Rendre le champs de l'ESS visible et structuré par des partenariats économiques internes
L'affiliation à une fédération professionnelle ne suffit pas à produire une cohérence visible du champ
de l'économie solidaire. Un véritable développement économique endogène serait nécessaire pour
mailler et potentialiser le champ, c'est-à-dire une mise en réseau par des coopérations « fortes »,
c'est-à-dire des interactions économiques plutôt que des liens faibles de reconnaissance
identitaire.
La vision brésilienne et québécoise des réseaux d’économie solidaire présents au forum LUX'09 du
RIPESS à Luxembourg, dans l'atelier Communication, présente une coopération entre acteurs qui se
structure d'abord en B to B (Business to Business) et se pose en préalable à la constitution d'une
vision politique partagée et non l'inverse (Delille P. Terrier C., 2009): il faut d'abord démontrer la
viabilité du projet économique (de sa viabilité sociétale même s'il doit être subventionné) et sa
capacité à se fédérer et à se mailler avec ses parties prenantes, y compris (et surtout) avec ses pairs,
pour qu'on puisse lui accorder la crédibilité d' avoir un possible impact dans une transformation
sociale. Sinon, on reste dans l'incantatoire utopique qui ne convaincra plus personne.

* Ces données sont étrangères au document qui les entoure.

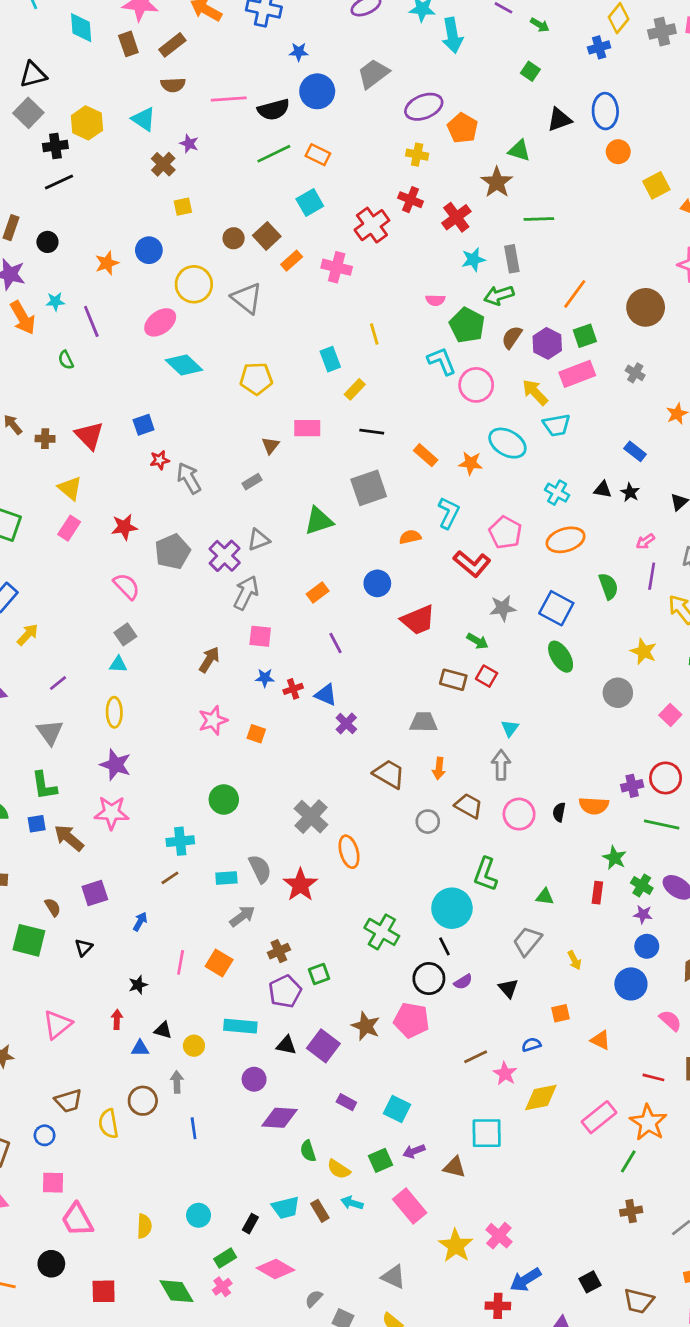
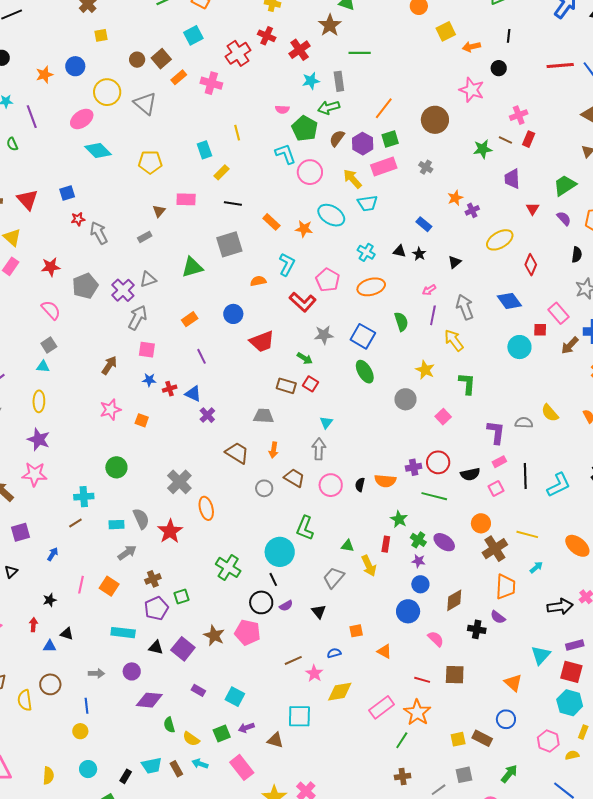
yellow arrow: (574, 960) -> (369, 566), moved, size x1.5
yellow circle: (194, 1046) -> (80, 731), moved
gray arrow: (177, 1082) -> (96, 673), moved, turned 91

Les valeurs sociales et solidaires ont du mal à vraiment investir le plan économique et marchand et le
modèle d’organisation de la communauté des logiciels libres a été évoqué comme pouvant convenir à
l'économie solidaire: pas de projet macro-politiques mais un ensemble de pratiques relativement
consensuelles et des communautés de travail qui se forment et se défont au fur et à mesure que la
nécessité de développement avance et se modifie, qui fonctionnent sur un mode de travail en réseau et
en cooptation, à géométrie variable, avec toute latitude de former de nouvelles communautés
affinitaires, si des individus le jugent opportun. Les décisions se prennent au plus prêt de l'opérationnel
et il n'y a pas de méta-organisation, qui pense pour tous et décide des orientations.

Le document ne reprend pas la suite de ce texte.